START Input for this task

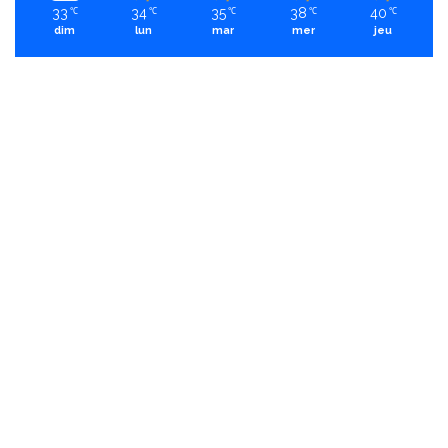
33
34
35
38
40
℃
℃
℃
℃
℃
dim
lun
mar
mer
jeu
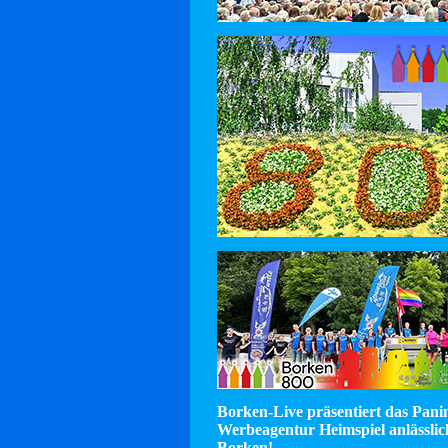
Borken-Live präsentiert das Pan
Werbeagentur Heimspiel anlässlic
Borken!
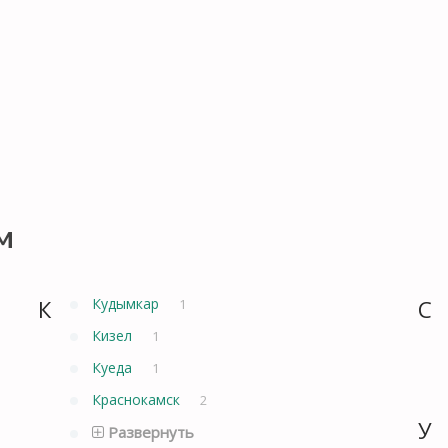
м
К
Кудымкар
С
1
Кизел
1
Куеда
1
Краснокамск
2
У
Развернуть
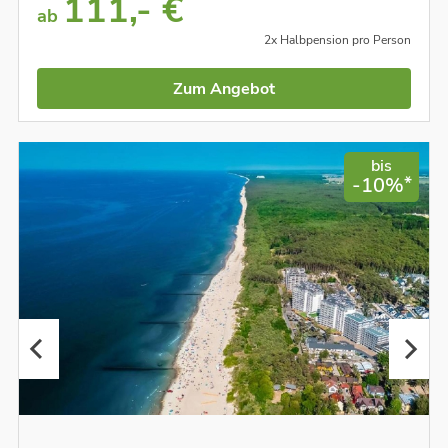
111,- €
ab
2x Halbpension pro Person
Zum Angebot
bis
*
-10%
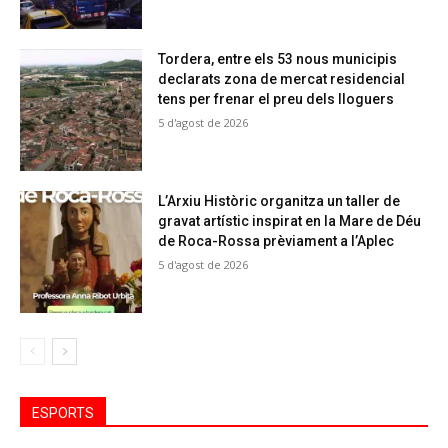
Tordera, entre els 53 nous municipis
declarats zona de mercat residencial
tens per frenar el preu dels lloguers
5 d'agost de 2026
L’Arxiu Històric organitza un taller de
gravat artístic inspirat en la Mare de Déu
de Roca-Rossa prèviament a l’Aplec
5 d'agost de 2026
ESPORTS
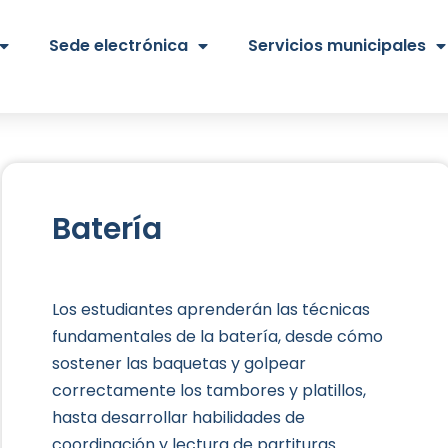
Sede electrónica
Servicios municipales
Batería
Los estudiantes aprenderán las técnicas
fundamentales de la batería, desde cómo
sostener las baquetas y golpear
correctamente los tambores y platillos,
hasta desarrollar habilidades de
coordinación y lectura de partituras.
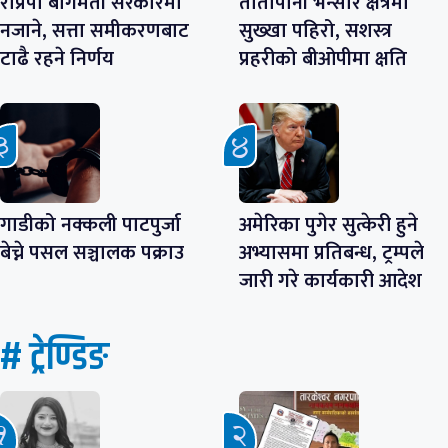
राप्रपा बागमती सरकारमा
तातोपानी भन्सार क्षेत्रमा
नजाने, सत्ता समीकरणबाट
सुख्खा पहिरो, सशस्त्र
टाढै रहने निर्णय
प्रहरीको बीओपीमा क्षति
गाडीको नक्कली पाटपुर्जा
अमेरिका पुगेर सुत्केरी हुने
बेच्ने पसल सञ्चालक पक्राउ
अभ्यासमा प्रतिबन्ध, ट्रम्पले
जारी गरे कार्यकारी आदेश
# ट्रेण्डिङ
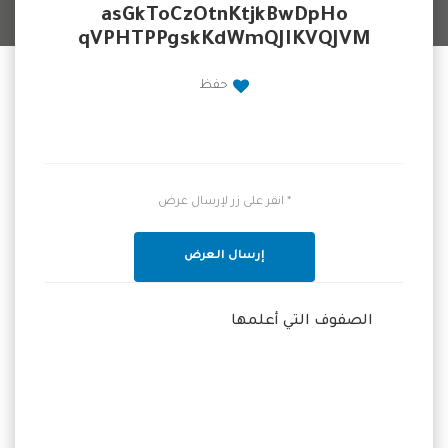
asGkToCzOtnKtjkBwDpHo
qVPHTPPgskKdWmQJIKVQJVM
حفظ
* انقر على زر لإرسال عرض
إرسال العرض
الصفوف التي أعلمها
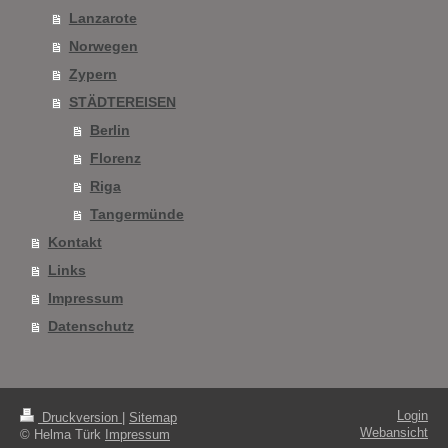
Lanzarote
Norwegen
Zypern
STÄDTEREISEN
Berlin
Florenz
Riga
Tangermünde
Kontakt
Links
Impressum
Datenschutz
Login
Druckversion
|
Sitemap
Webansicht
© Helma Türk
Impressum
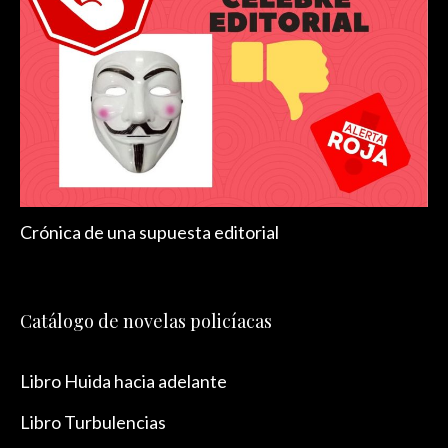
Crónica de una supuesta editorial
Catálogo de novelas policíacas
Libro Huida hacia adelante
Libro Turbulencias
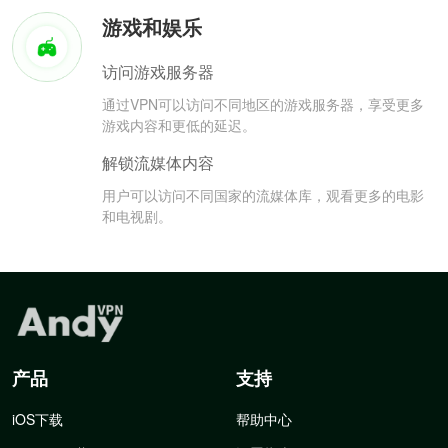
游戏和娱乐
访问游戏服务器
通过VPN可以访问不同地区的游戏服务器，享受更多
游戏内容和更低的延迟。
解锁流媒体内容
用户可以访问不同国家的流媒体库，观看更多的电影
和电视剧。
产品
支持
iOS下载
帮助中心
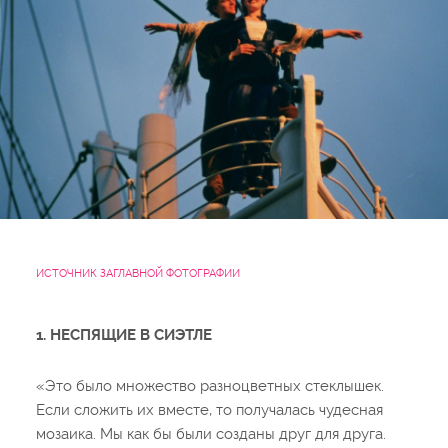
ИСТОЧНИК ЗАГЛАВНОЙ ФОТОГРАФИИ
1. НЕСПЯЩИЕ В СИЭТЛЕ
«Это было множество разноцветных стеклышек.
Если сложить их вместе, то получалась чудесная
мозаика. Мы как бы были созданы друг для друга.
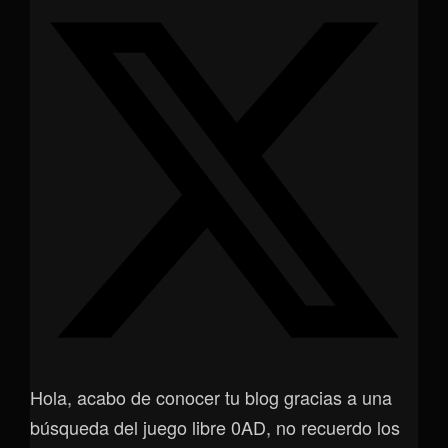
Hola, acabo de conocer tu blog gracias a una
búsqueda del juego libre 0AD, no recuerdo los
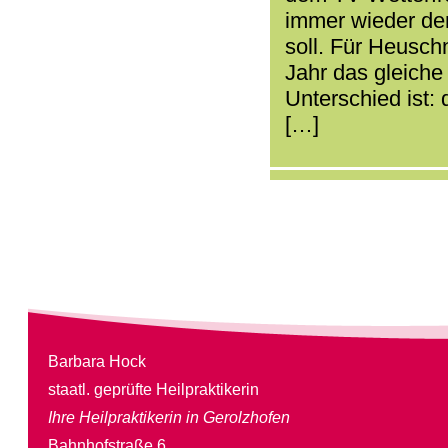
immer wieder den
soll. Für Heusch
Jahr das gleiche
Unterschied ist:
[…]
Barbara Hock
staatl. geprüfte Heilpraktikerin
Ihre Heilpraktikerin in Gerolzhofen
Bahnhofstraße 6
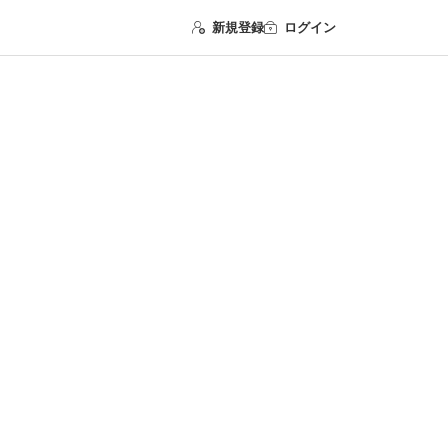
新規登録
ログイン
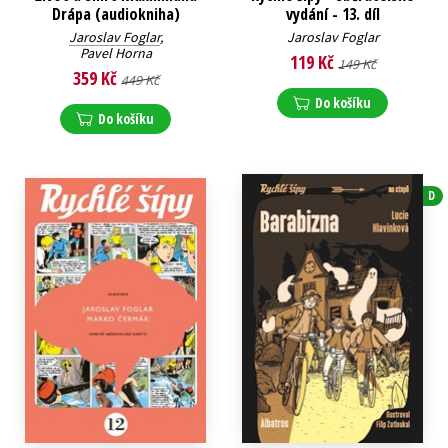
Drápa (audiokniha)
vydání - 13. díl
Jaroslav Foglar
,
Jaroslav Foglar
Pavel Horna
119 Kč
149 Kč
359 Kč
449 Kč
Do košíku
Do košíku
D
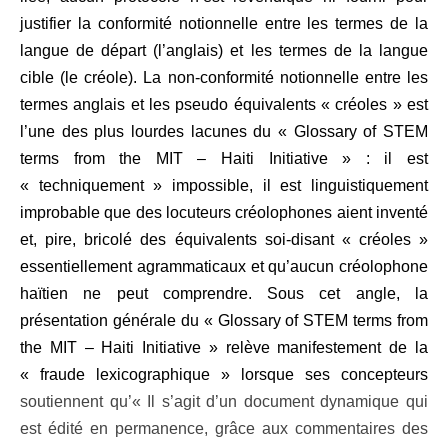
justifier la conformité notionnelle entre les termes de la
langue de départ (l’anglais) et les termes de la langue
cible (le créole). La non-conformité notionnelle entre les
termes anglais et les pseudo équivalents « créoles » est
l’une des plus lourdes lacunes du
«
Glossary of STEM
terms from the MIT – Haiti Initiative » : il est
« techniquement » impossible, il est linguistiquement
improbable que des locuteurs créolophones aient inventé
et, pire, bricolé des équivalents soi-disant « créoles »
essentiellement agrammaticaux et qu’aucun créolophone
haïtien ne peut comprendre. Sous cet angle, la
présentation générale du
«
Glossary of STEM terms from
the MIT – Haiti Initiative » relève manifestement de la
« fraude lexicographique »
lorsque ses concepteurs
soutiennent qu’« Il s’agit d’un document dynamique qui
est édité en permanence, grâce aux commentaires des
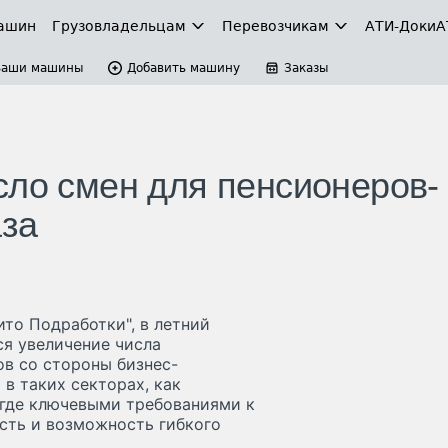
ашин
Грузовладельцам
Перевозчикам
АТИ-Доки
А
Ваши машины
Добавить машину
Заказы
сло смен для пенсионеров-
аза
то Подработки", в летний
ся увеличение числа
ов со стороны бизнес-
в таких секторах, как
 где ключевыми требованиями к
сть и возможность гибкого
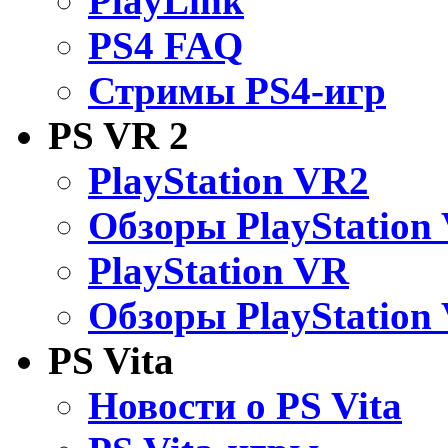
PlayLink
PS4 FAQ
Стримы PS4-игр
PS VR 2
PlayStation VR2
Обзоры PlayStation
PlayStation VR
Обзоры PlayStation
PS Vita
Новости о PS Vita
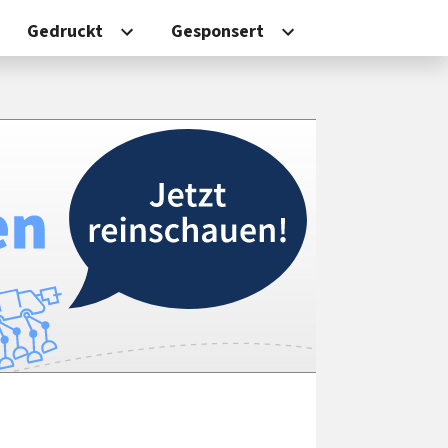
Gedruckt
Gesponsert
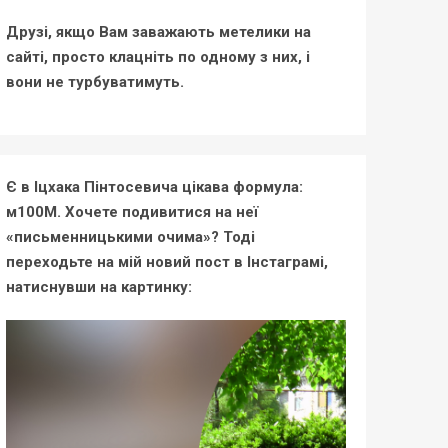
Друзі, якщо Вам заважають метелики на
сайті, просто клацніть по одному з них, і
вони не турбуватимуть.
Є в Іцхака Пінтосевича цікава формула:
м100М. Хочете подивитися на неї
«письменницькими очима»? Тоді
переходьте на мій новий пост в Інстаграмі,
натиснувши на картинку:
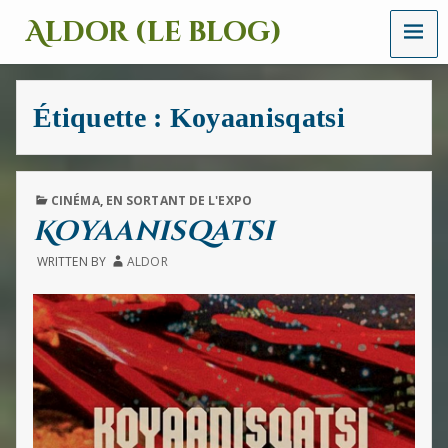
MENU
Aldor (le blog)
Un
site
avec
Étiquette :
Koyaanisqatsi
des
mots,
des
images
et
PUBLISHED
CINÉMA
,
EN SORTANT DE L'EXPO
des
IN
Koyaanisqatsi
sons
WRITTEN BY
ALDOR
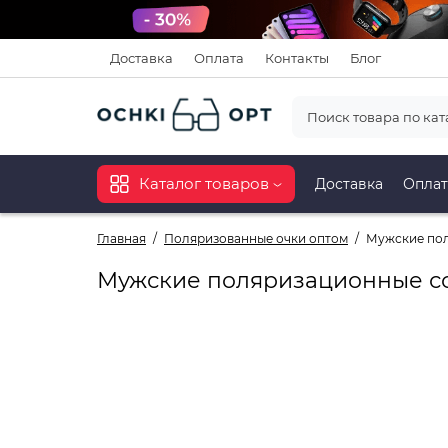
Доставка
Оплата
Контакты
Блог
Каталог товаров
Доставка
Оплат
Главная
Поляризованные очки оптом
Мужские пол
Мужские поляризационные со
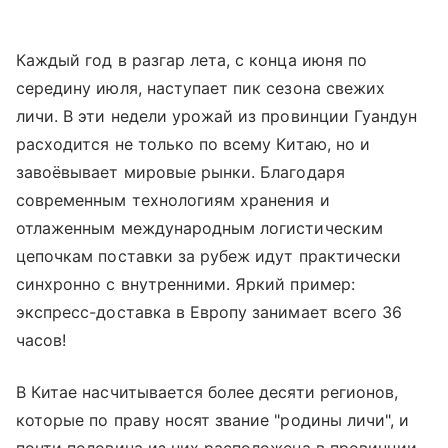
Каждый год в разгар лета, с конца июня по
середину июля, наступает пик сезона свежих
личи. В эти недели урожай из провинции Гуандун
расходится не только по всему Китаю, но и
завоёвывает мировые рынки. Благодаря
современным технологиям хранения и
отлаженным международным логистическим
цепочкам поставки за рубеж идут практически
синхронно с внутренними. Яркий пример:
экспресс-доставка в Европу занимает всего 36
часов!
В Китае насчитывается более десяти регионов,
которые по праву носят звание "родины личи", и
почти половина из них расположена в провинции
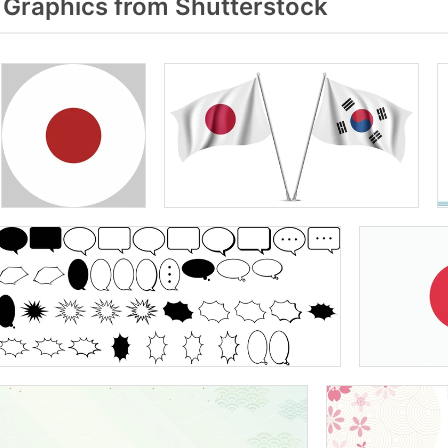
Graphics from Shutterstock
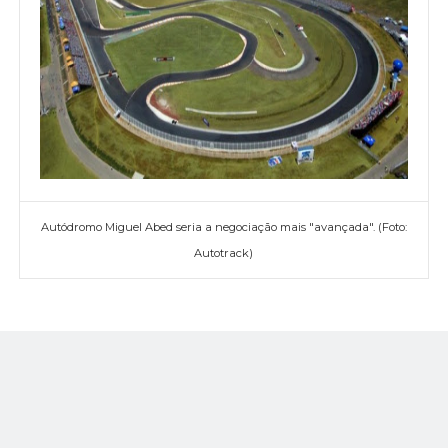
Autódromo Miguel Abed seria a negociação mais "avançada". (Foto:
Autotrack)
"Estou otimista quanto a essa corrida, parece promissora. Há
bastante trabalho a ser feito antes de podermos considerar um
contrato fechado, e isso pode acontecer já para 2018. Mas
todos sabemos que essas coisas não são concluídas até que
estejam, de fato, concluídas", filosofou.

END Input for this task

Exercise: Filter the entries and copy out every line with the word "Initiative".

Written answer:
terms from the MIT – Haiti Initiative » : il est
the MIT – Haiti Initiative » relève manifestement de la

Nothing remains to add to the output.